La peau comme métaphore de la peinture.

En 1895, Wilhelm Röntgen découvre la radiographie, ou plus exactement l’existence des rayons X. Entre 1896 et 1900, Sigmund Freud invente la psychanalyse qui scrute les abîmes de l’inconscient. À l’époque aussi, Vienne se passionne aussi bien pour le spiritisme et l’occultisme que pour l’anatomie et la dissection des cadavres. Or ces plongées vers l’intérieur du corps et de l’être, les artistes les font remonter à la surface, faisant disparaître la profondeur au profit de la réunion sur un même plan de tous les éléments de la représentation. La peau en devient le révélateur et le papier sensible, la métaphore même de la peinture. Il s’agit, écrit Catherine Lepdor dans le brillant essai qu’elle signe dans le catalogue, de manifester « à fleur de peau les symptômes d’une vie souterraine tant physiologique que psychologique, consciente qu’inconsciente ». Et d’explorer « cet espace-peau » pour « retisser les liens d’une solidarité horizontale entre toutes les formes du vivant ». Et voici Klimt qui, sous les chatoiements ornementaux des vêtements, révèle les chairs dépouillées comme d’un mensonge des voiles de l’académisme.

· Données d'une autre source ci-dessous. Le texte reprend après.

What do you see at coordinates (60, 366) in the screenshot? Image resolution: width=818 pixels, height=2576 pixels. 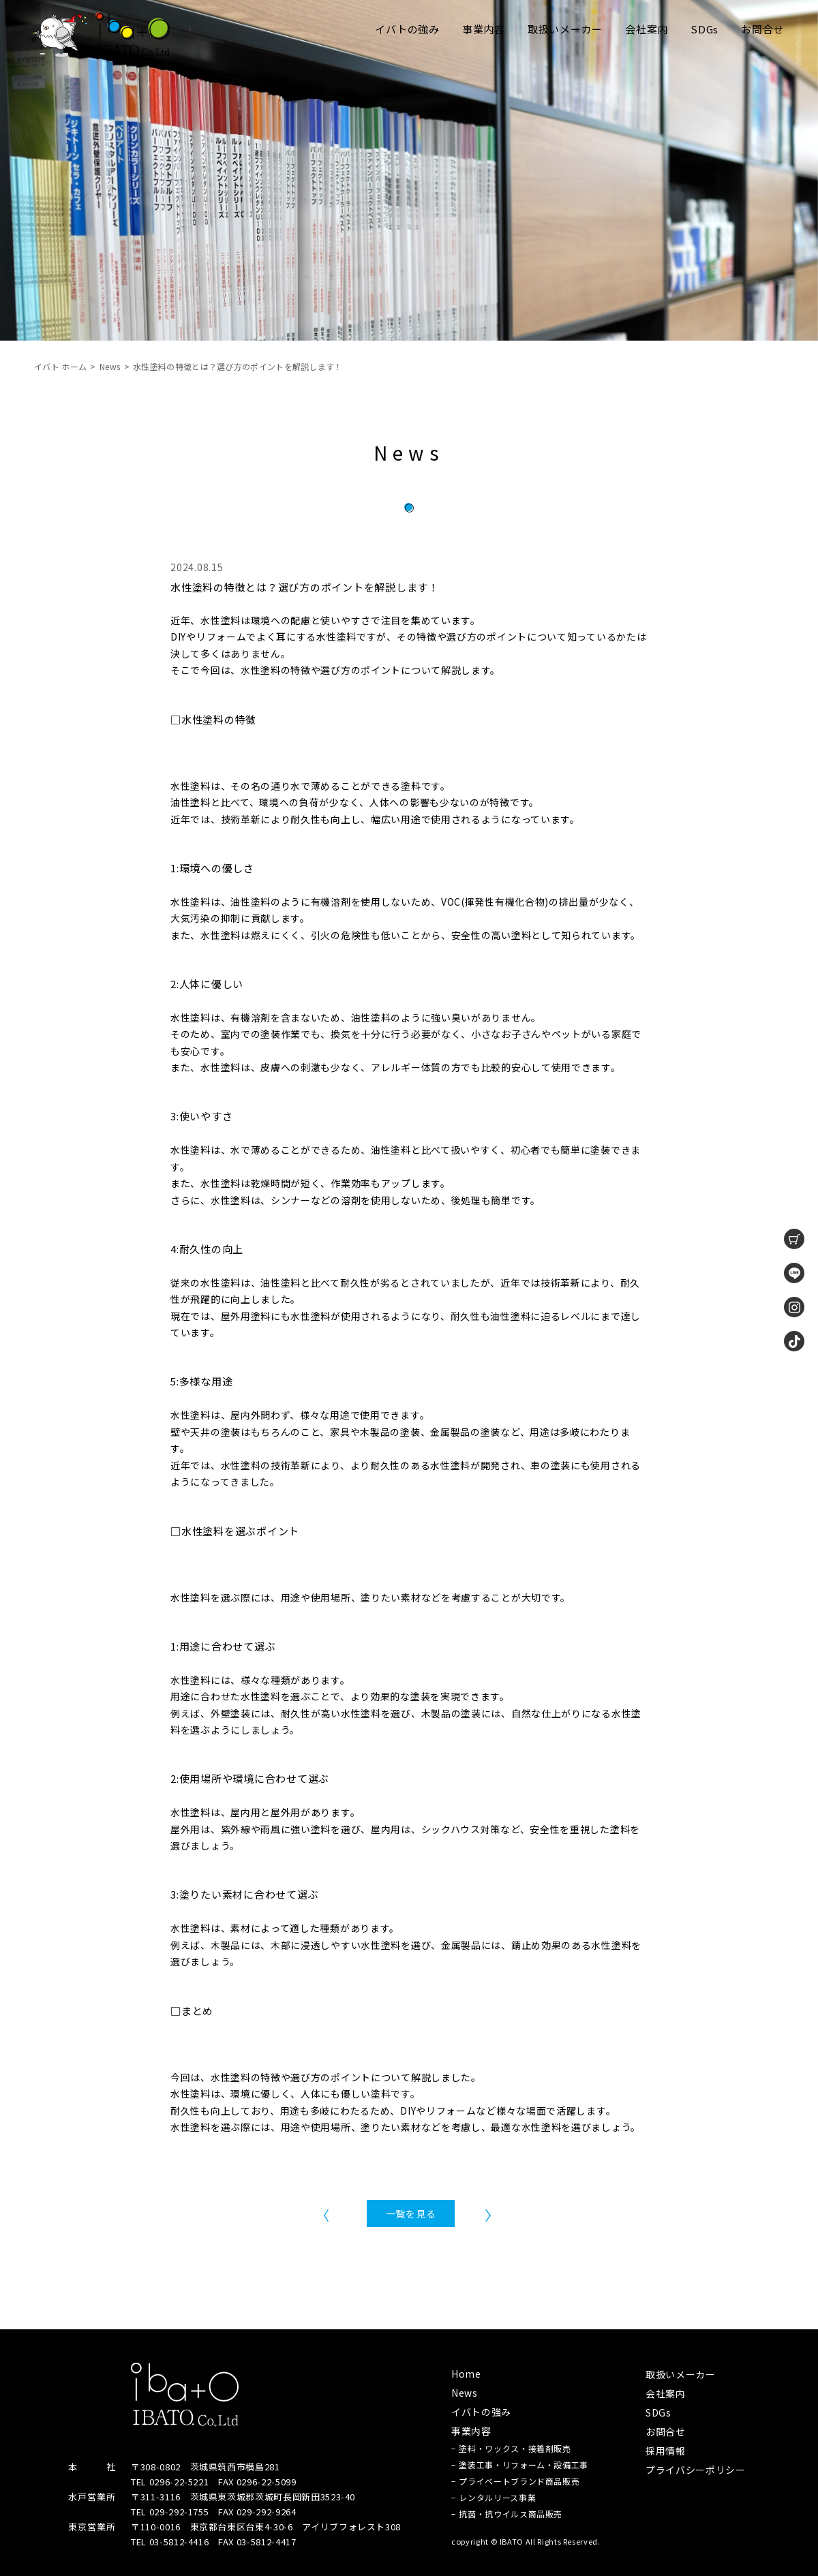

Voici les corps contorsionnés et les mains crispées des portraits de Schiele, avec leurs doigts qui se tordent et se contractent de nervosité, d’inquiétude et de désespoir. Voici Kokoschka qui scarifie les corps au pinceau, en grattant dans la peau de la peinture. Et voici ces paysages carrés sans ciel qui apparaissent comme une peau tendue saturée de motifs presque jusqu’à l’étouffement. Ou encore ces meubles et objets des « Wiener Werkstätte » que l’on allège et débarrasse de leurs lourds oripeaux ornementaux pour les habiller d’une nouvelle peau faite de matériaux précieux et tactiles et de décors géométriques extrêmement dépouillés soulignant leur fonction ou leurs principes de construction. 

Peut-être bien que cette relecture par la peau de l’art autrichien 1900 ne pouvait s’imaginer qu’aujourd’hui, à notre époque où la surface est reine avec nos écrans tactiles, nos exigences de transparence, nos mobiliers lisses et nus, nos bâtisseurs qui soignent la peau de l’architecture. Plus que jamais, et les artistes autrichiens du tournant du siècle en apparaissent comme les prophètes inspirés, la gestion de nos interfaces avec le monde passe par la peau.

NOTA BENE:

« À fleur de peau. Vienne 1900, de Klimt à Schiele et Kokoschka », Musée cantonal des Beaux-Arts MCBA, Lausanne jusqu’au 24 mai 2020.